* [Input]
※ ※ ※

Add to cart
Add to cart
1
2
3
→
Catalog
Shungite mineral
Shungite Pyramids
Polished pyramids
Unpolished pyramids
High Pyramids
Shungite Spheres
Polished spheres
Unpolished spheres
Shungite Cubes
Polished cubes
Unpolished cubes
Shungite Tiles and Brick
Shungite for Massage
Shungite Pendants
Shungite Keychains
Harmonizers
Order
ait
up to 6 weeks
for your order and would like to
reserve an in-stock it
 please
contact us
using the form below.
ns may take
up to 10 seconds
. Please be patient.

※ ※ ※

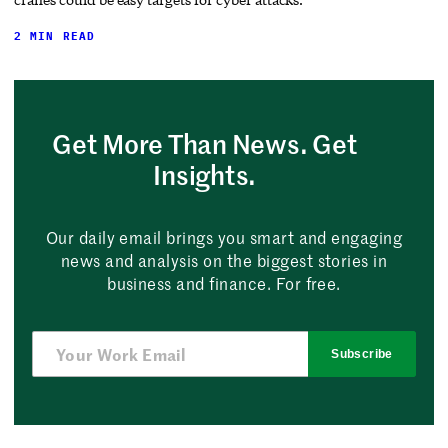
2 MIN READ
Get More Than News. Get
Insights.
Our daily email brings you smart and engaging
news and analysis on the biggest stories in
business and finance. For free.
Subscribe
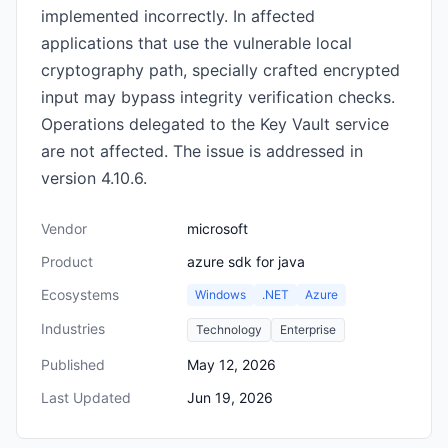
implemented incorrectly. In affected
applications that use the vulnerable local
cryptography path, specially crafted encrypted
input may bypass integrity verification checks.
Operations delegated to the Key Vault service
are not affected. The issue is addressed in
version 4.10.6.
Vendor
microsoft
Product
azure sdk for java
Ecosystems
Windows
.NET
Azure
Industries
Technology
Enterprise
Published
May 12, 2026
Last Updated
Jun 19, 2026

※ ※ ※

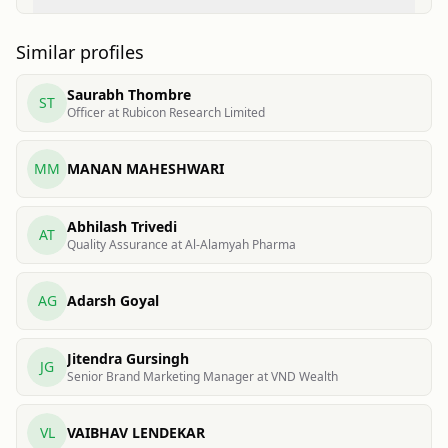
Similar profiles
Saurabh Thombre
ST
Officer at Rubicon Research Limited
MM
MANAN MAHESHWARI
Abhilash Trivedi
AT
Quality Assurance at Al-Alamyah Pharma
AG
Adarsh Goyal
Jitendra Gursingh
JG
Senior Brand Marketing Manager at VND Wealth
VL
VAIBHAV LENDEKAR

※ ※ ※

All lines in the data that contain the word "Shungite" should be copied.

Shungite mineral
Shungite Pyramids
Shungite Spheres
Shungite Cubes
Shungite Tiles and Brick
Shungite for Massage
Shungite Pendants
Shungite Keychains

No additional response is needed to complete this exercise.